Todos los días el amanecer asoma por la ventana; atrás quedó la oscuridad que lo permite todo. Sólo destacan las luces de los autos: sobre el puente vehicular enfilan rumbo al metro Pantitlán: el paradero más intenso de cuantos existen. Metro: gusano naranja con miles de gentes en su panza, rumbo al trabajo.
A veces sale del muladar, su vivienda: revisa la pecera del pez beta, sale y aborda la pecerda que lo deja en el metro cercano al parque donde la gente se derrite haciendo deporte.
Como a diez kilómetros, distingue la silueta de la Torre Latinoamericana y su reloj, apenas una mancha luminosa. Sobre la banqueta se escuchan pasos menudos. Por el taconeo, es Hilda, la restauradora. Ocupa la vivienda 5, en la vecindad de Lola la Mocotes, quien la heredó de sus papás: construyeron cuartos para cada hijo pero terminaron agarrados del chongo, se fueron y Lola quedó. Dice que nomás heredó problemas, los inquilinos se retrasan con el alquiler, malgastan agua, son peleoneros y gustan del argüende. El pueblo bueno, puej.
La semana pasada, apenas empezando la noche, por la bocacalle entraron tres patrullas con sus torretas iluminadas y las sirenas a todo volumen. Resulta que Lola la Mocotes se dio un agarrón con una de las costureras del taller ubicado frente a su casa. Qué me ve, como pa' qué le gusto, preguntó retándola aquella chamaca. Fue el llamado de la selva. Me gustas pa' trapiador, le respondió Lola la Mocotes: pa' qué otra cosa, costal de lombrices. Uy mana, a poco te vas a dejar, azuzaron sus compañeras. Tiro, tiro, hay tiro, comenzaron a corear.
Y Lola, que es mecha corta, dejó a un lado la escoba y comenzó a remangarse la sudadera. ¿Va derecho o nomás estás de hocicona, m'hija? La otra se resistía, pero las del taller la empujaban hacia Lola. Pártele su madre, decían, y Lola respondía: Vamos a ver si es cierto, pus ya ves que estoy mancaaa, m'hijita. Cercada por sus compañeras, la muchacha tiró el primer golpe y ahí se vio que de riñas no sabía. Más experimentada, Lola enrolló su cabello e hizo un chongo bien pegado a la nuca. De inmediato pepenó a la costurera de los cabellos y la zangoloteó como para grabarle en la entendedera una palabra: entiende, entiende, entiende… pero así es difícil aprender: sólo por instinto se defiende, se cubre, no siente dolor: un zumbido y restallar de luces, no más.
La costurera forcejeaba y le arañaba los brazos, tiraba puntapiés, pero no logró liberarse. Lola estampó en repetidas ocasiones su rodilla sobre la cabeza de la rival. La sangre no llegó al río, nomás dejó abundante huella que luego el pavimento absorbió. Lola bufaba.
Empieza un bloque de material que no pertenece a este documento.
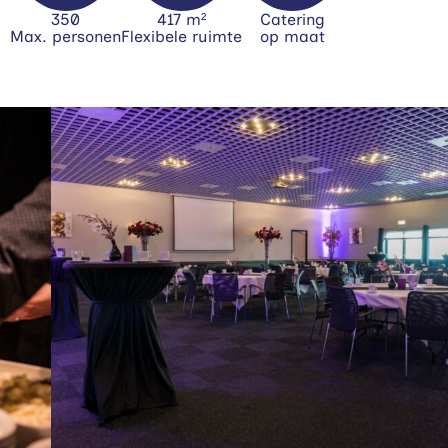
350
417 m²
Catering
Max. personen
Flexibele ruimte
op maat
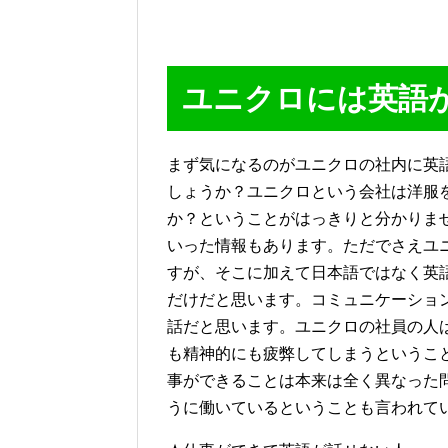
ユニクロには英語
まず気になるのがユニクロの社内に英
しょうか？ユニクロという会社は洋服
か？ということがはっきりと分かりま
いった情報もあります。ただでさえユ
すが、そこに加えて日本語ではなく英
だけだと思います。コミュニケーショ
話だと思います。ユニクロの社員の人
も精神的にも疲弊してしまうというこ
事ができることは本来は全く異なった
うに働いているということも言われて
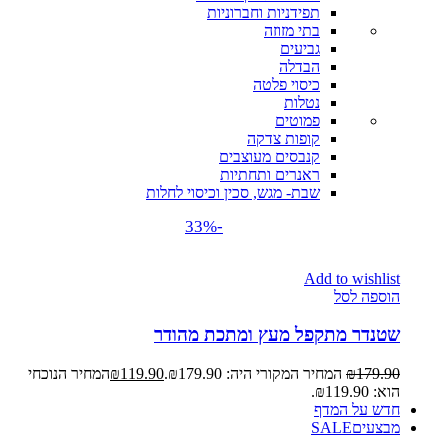
תפידניות וחברוניות
בתי מזוזה
גביעים
הבדלה
כיסוי פלטה
נטלות
פמוטים
קופות צדקה
קנבסים מעוצבים
ראנרים ותחתיות
שבת- מגש, סכין וכיסוי לחלות
-33%
Add to wishlist
הוספה לסל
שטנדר מתקפל מעץ ומתכת מהודר
179.90
₪
המחיר המקורי היה: ₪179.90.
119.90
₪
המחיר הנוכחי
הוא: ₪119.90.
חדש על המדף
מבצעים
SALE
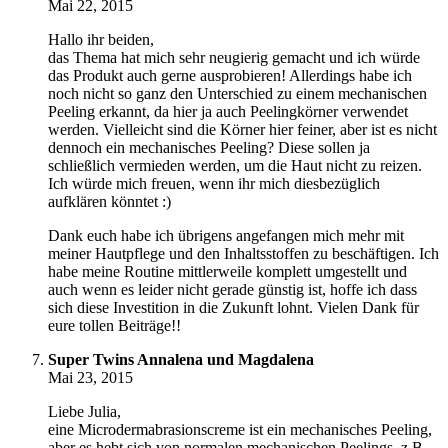
Mai 22, 2015
Hallo ihr beiden,
das Thema hat mich sehr neugierig gemacht und ich würde
das Produkt auch gerne ausprobieren! Allerdings habe ich
noch nicht so ganz den Unterschied zu einem mechanischen
Peeling erkannt, da hier ja auch Peelingkörner verwendet
werden. Vielleicht sind die Körner hier feiner, aber ist es nicht
dennoch ein mechanisches Peeling? Diese sollen ja
schließlich vermieden werden, um die Haut nicht zu reizen.
Ich würde mich freuen, wenn ihr mich diesbezüglich
aufklären könntet :)
Dank euch habe ich übrigens angefangen mich mehr mit
meiner Hautpflege und den Inhaltsstoffen zu beschäftigen. Ich
habe meine Routine mittlerweile komplett umgestellt und
auch wenn es leider nicht gerade günstig ist, hoffe ich dass
sich diese Investition in die Zukunft lohnt. Vielen Dank für
eure tollen Beiträge!!
Super Twins Annalena und Magdalena
Mai 23, 2015
Liebe Julia,
eine Microdermabrasionscreme ist ein mechanisches Peeling,
aber es hebt sich von normalen mechanischen Peelings, z.B.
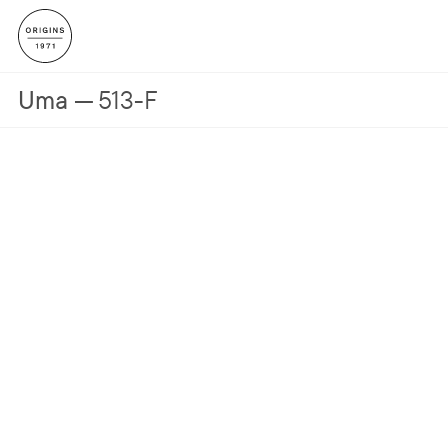
Uma
513-F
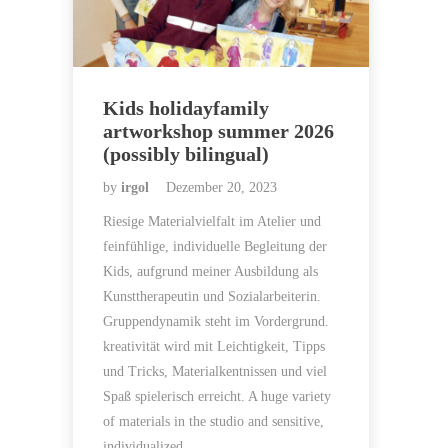
Kids holidayfamily
artworkshop summer 2026
(possibly bilingual)
by
irgol
Dezember 20, 2023
Riesige Materialvielfalt im Atelier und
feinfühlige, individuelle Begleitung der
Kids, aufgrund meiner Ausbildung als
Kunsttherapeutin und Sozialarbeiterin.
Gruppendynamik steht im Vordergrund.
kreativität wird mit Leichtigkeit, Tipps
und Tricks, Materialkentnissen und viel
Spaß spielerisch erreicht. A huge variety
of materials in the studio and sensitive,
individualized…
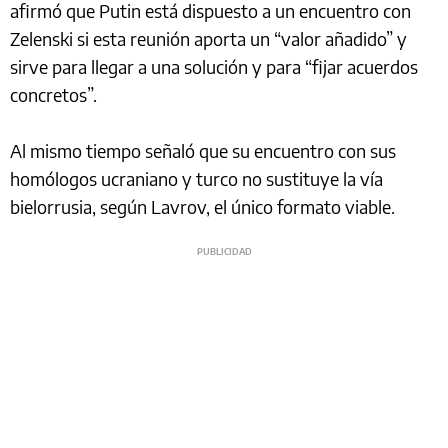
afirmó que Putin está dispuesto a un encuentro con
Zelenski si esta reunión aporta un “valor añadido” y
sirve para llegar a una solución y para “fijar acuerdos
concretos”.
Al mismo tiempo señaló que su encuentro con sus
homólogos ucraniano y turco no sustituye la vía
bielorrusia, según Lavrov, el único formato viable.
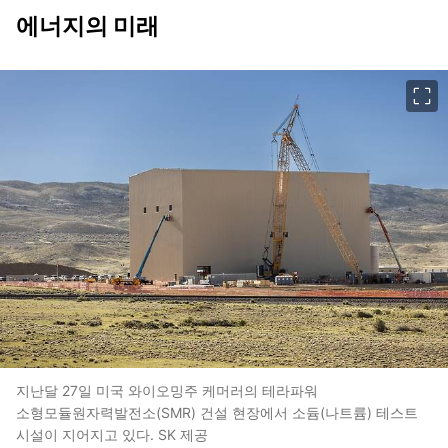
에너지의 미래
이미지 크게 보기
지난달 27일 미국 와이오밍주 케머러의 테라파워
소형모듈원자력발전소(SMR) 건설 현장에서 소듐(나트륨) 테스트
시설이 지어지고 있다. SK 제공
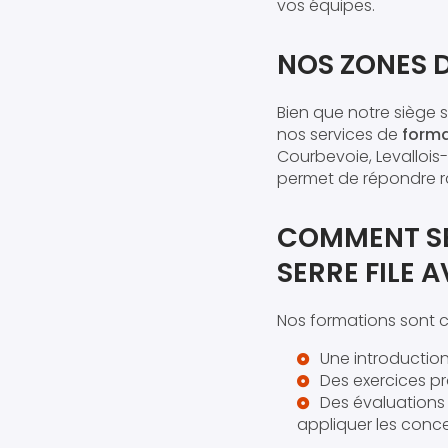
vos équipes.
NOS ZONES 
Bien que notre siège s
nos services de
format
Courbevoie, Levallois-P
permet de répondre r
COMMENT SE
SERRE FILE 
Nos formations sont c
Une introduction 
Des exercices pr
Des évaluations
appliquer les conce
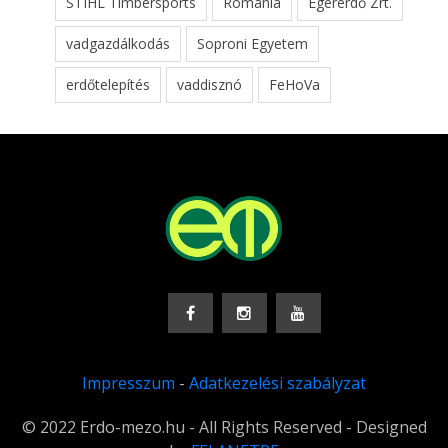
STIHL Timbersports
Románia
Egererdő Zrt.
vadgazdálkodás
Soproni Egyetem
erdőtelepítés
vaddisznó
FeHoVa
Impresszum
-
Adatkezelési szabályzat
© 2022 Erdo-mezo.hu - All Rights Reserved - Designed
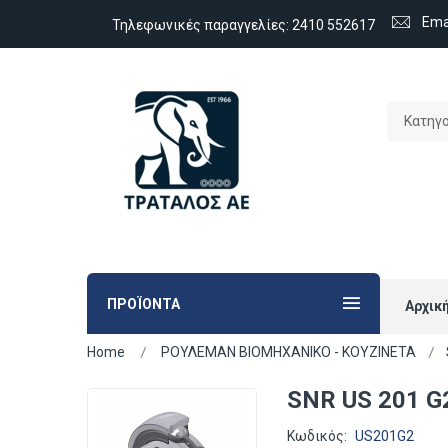
Ema
Τηλεφωνικές παραγγελίες:
2410 552617
Κατηγ
ΠΡΟΪΟΝΤΑ
Αρχικ
Home
ΡΟΥΛΕΜΑΝ ΒΙΟΜΗΧΑΝΙΚΟ - ΚΟΥΖΙΝΕΤΑ
SNR US 201 
Κωδικός:
US201G2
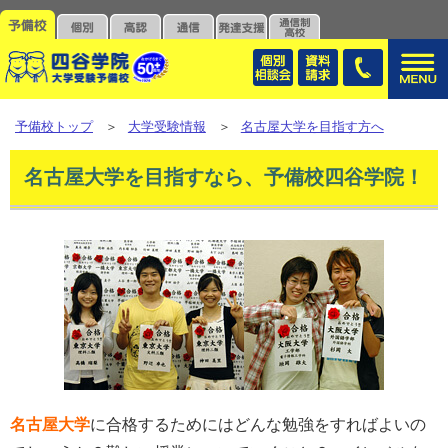
予備校トップ
＞
大学受験情報
＞
名古屋大学を目指す方へ
名古屋大学を目指すなら、予備校四谷学院！
名古屋大学
に合格するためにはどんな勉強をすればよいの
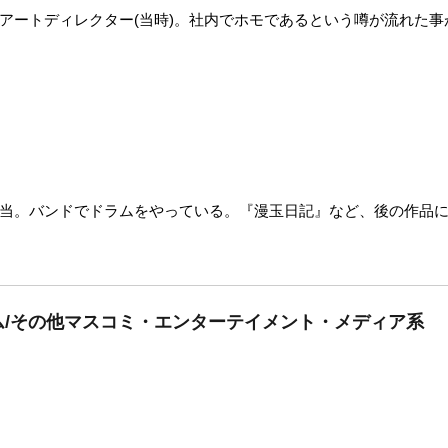
アートディレクター(当時)。社内でホモであるという噂が流れた
当。バンドでドラムをやっている。『漫玉日記』など、後の作品
ム/その他マスコミ・エンターテイメント・メディア系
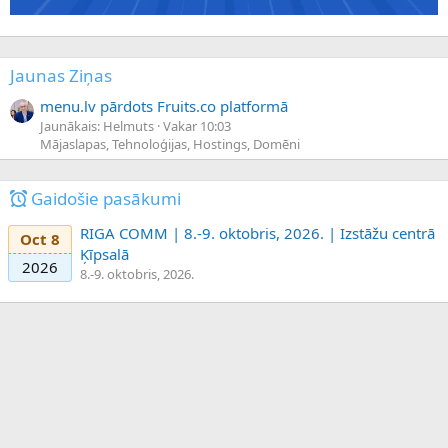
Jaunas Ziņas
menu.lv pārdots Fruits.co platformā
Jaunākais: Helmuts
Vakar 10:03
Mājaslapas, Tehnoloģijas, Hostings, Domēni
Gaidošie pasākumi
RIGA COMM | 8.-9. oktobris, 2026. | Izstāžu centrā
Oct 8
Ķīpsalā
2026
8.-9. oktobris, 2026.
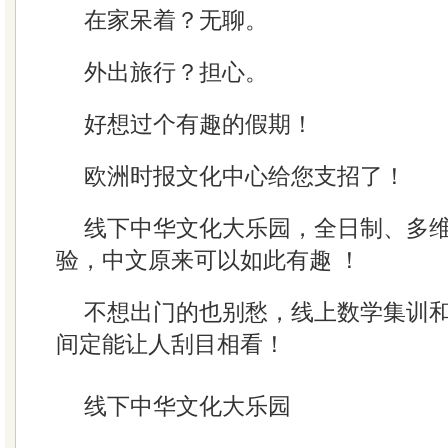
在家呆着？无聊。
外出旅行？担心。
好想过个有趣的假期！
欧洲时报文化中心给您支招了！
线下中华文化大乐园，全日制、多
验，中文原来可以如此有趣 ！
不想出门的也别愁，线上数学集训
间定能让人刮目相看！
线下中华文化大乐园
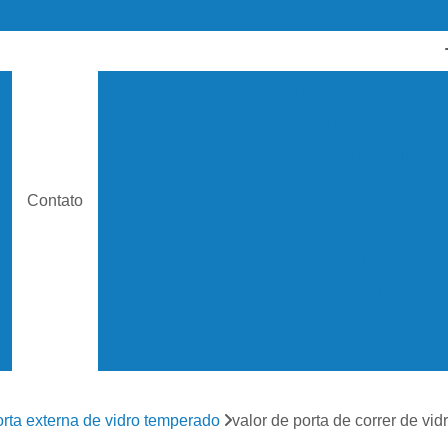
Cobertura com Vidro Temperado
Cobertura
Cobertura de Vidro para Pergolado
o
Cobertura de Vidro Retrátil
C
Cobertura de Vidro Temperado
Contato
Cobertura Pergolado Vidro
Cobertu
Fechamento com Vidro
Fec
Fechamento de área com Vidro
F
Fechamento de áreas Externas com Vid
Fechamento de Sacada de Vidro
Fechamento de Sacadas com Vidro Retrá
orta externa de vidro temperado
valor de porta de correr de vi
Fechamento de Vidro para Varanda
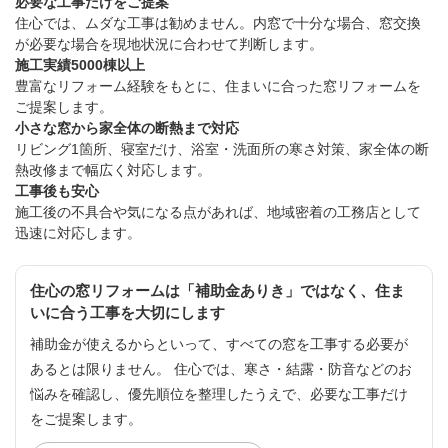
必要な工事だけをご提案
住心では、ムダな工事は勧めません。内窓で十分な場合、窓交換
が必要な場合を現地状況に合わせて判断します。
施工実績5000棟以上
豊富なリフォーム経験をもとに、住まいに合った窓リフォームを
ご提案します。
小さな窓から家全体の断熱まで対応
リビング1箇所、寝室だけ、浴室・洗面所の寒さ対策、家全体の断
熱改修まで幅広く対応します。
工事後も安心
施工後の不具合や気になる点があれば、地域密着の工務店として
迅速に対応します。
住心の窓リフォームは「補助金ありき」ではなく、住ま
いに合う工事を大切にします
補助金が使えるからといって、すべての窓を工事する必要が
あるとは限りません。 住心では、寒さ・結露・防音などのお
悩みを確認し、優先順位を整理したうえで、必要な工事だけ
をご提案します。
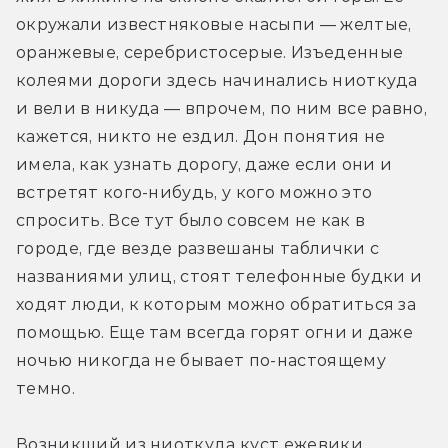
окружали известняковые насыпи — желтые, 
оранжевые, серебристосерые. Изъеденные 
колеями дороги здесь начинались ниоткуда 
и вели в никуда — впрочем, по ним все равно, 
кажется, никто не ездил. Дон понятия не 
имела, как узнать дорогу, даже если они и 
встретят кого-нибудь, у кого можно это 
спросить. Все тут было совсем не как в 
городе, где везде развешаны таблички с 
названиями улиц, стоят телефонные будки и 
ходят люди, к которым можно обратиться за 
помощью. Еще там всегда горят огни и даже 
ночью никогда не бывает по-настоящему 
темно.
Возникший из ниоткуда куст ежевики 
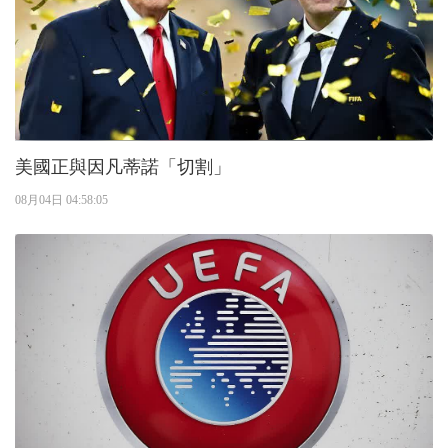
美國正與因凡蒂諾「切割」
08月04日 04:58:05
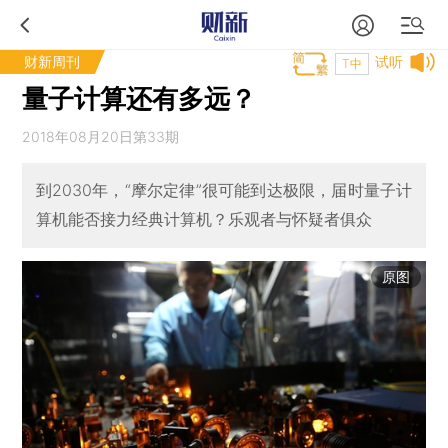
财新周刊
试听
T中
量子计算还有多远？
2018年08月20日第33期
到2030年，“摩尔定律”很可能到达极限，届时量子计
算机能否接力经典计算机？乐观者与怀疑者俱众
原图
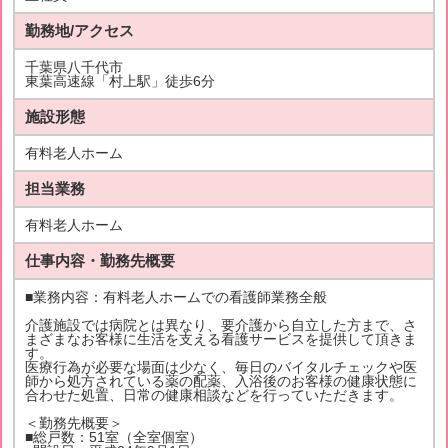
勤務地/アクセス
千葉県八千代市
東葉高速線「村上駅」徒歩6分
施設形態
有料老人ホーム
担当業務
有料老人ホーム
仕事内容・勤務先概要
■業務内容：有料老人ホームでの看護師業務全般
介護施設では病院とは異なり、要介護から自立した方まで、さ
まざまなお客様に生活を支える看護サービスを提供して頂きま
す。
医療行為が必要な場面は少なく、毎日のバイタルチェックや医
師から処方されている薬の配薬、入浴後のお客様の健康状態に
合わせた処置、日常の健康相談などを行っていただきます。
＜勤務先概要＞
■総戸数：51室（全室個室）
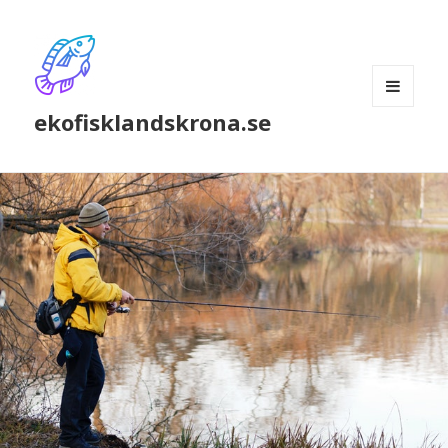
MENU
ekofisklandskrona.se
AND
WIDGETS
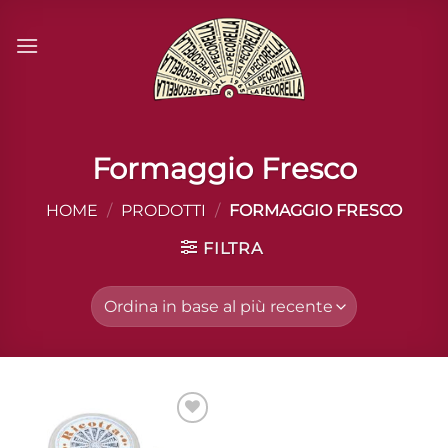
Salta
ai
contenuti
Formaggio Fresco
HOME
/
PRODOTTI
/
FORMAGGIO FRESCO
FILTRA
Aggiungi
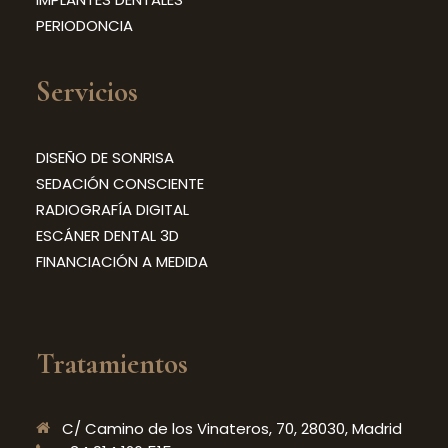
PERIODONCIA
Servicios
DISEÑO DE SONRISA
SEDACIÓN CONSCIENTE
RADIOGRAFÍA DIGITAL
ESCÁNER DENTAL 3D
FINANCIACIÓN A MEDIDA
Tratamientos
C/ Camino de los Vinateros, 70, 28030, Madrid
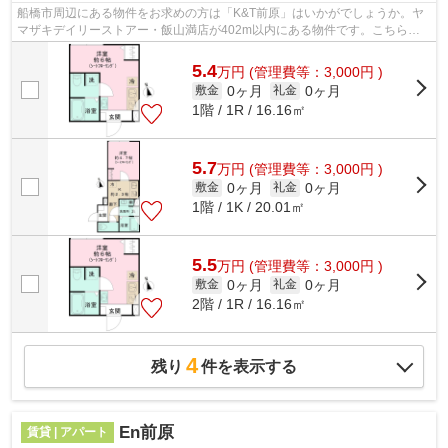
船橋市周辺にある物件をお求めの方は「K&T前原」はいかがでしょうか。ヤ
マザキデイリーストアー・飯山満店が402m以内にある物件です。こちらの
物件はアパートです。2駅利用可能な...
5.4
万
円
(管理費等：3,000円 )
0ヶ月
0ヶ月
敷金
礼金
1階 / 1R / 16.16㎡
5.7
万
円
(管理費等：3,000円 )
0ヶ月
0ヶ月
敷金
礼金
1階 / 1K / 20.01㎡
5.5
万
円
(管理費等：3,000円 )
0ヶ月
0ヶ月
敷金
礼金
2階 / 1R / 16.16㎡
4
残り
件を表示する
En前原
賃貸 | アパート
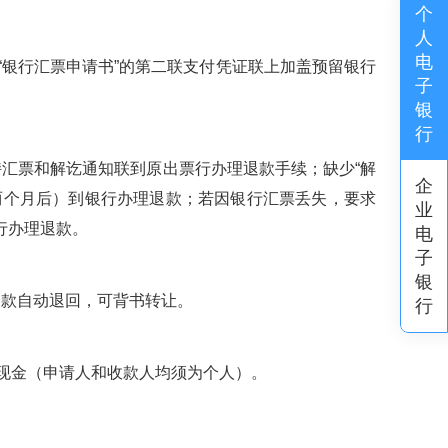
个
人
电
银行汇票申请书”的第二联支付凭证联上加盖预留银行
子
银
行
；
汇票和解讫通知联到原出票行办理退款手续；缺少“解
企
两个月后）到银行办理退款；若因银行汇票丢失，要求
业
行办理退款。
电
子
银
款自动退回，可背书转让。
行
现金（申请人和收款人均须为个人）。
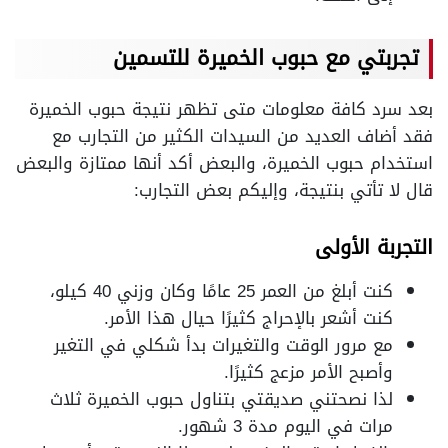
تجربتي مع حبوب الخميرة للتسمين
بعد سرد كافة معلومات متى تظهر نتيجة حبوب الخميرة
فقد أضاف العديد من السيدات الكثير من التجارب مع
استخدام حبوب الخميرة، والبعض أكد أنها ممتازة والبعض
قال لا تأتي بنتيجة، وإليكم بعض التجارب:
التجربة الأولى
كنت أبلغ من العمر 25 عامًا وكان وزني 40 كيلو،
كنت أشعر بالإحراج كثيرًا حيال هذا الأمر.
مع مرور الوقت والتغيرات بدأ شكلي في التغير
وأصبح الأمر مزعج كثيرًا.
لذا نصحتني صديقتي بتناول حبوب الخميرة ثلاث
مرات في اليوم مدة 3 شهور.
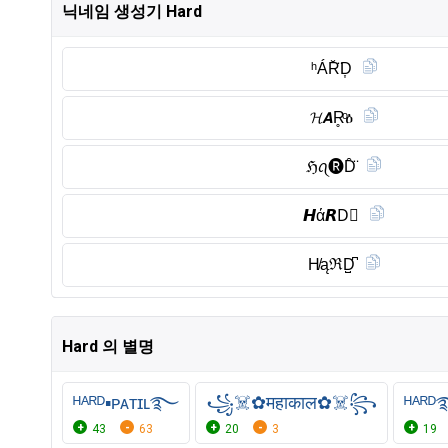
닉네임 생성기 Hard
ʰÁR̆̈D͎
𝓗𝘼R̥ͦዕ
ℌꪖ🅡︎D̑̈
𝙃ά𝙍D⃠
H̸ąℜD̺͆
Hard 의 별명
ᴴᴬᴿᴰ▪ᴘᴀᴛɪʟ࿐
️꧁️☠️✿महाकाल✿☠️꧂
43
63
20
3
19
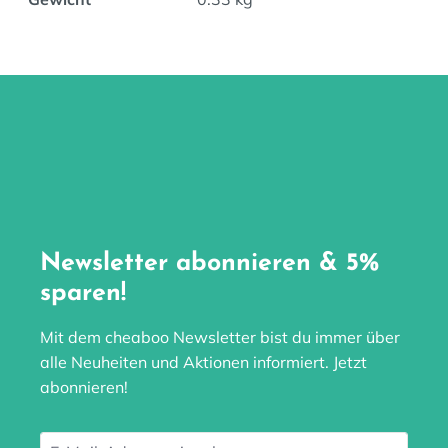
Newsletter abonnieren & 5%
sparen!
Mit dem cheaboo Newsletter bist du immer über
alle Neuheiten und Aktionen informiert. Jetzt
abonnieren!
—¡A ver si así aprendes a respetarme, lombricienta! Aprende, aprende, aprende…
Vecinas de mayor edad imploraban paz; sepárenlas, por el amor de Dios. Varios hombres sujetaron a las contrincantes, justo cuando las patrullas entraban. Los tiranos intentaron subir a la rijosas a la caja de la pickup, pero el vecindario lo impidió y los rangers se fueron gritando, burlones, que se metieran a la cocina, dejen de dar función a sus hijos, ¿no les da vergüenza? Nooo, respondió el vecindario.
Hilda volvió de restaurar santos y se enteró del chisme.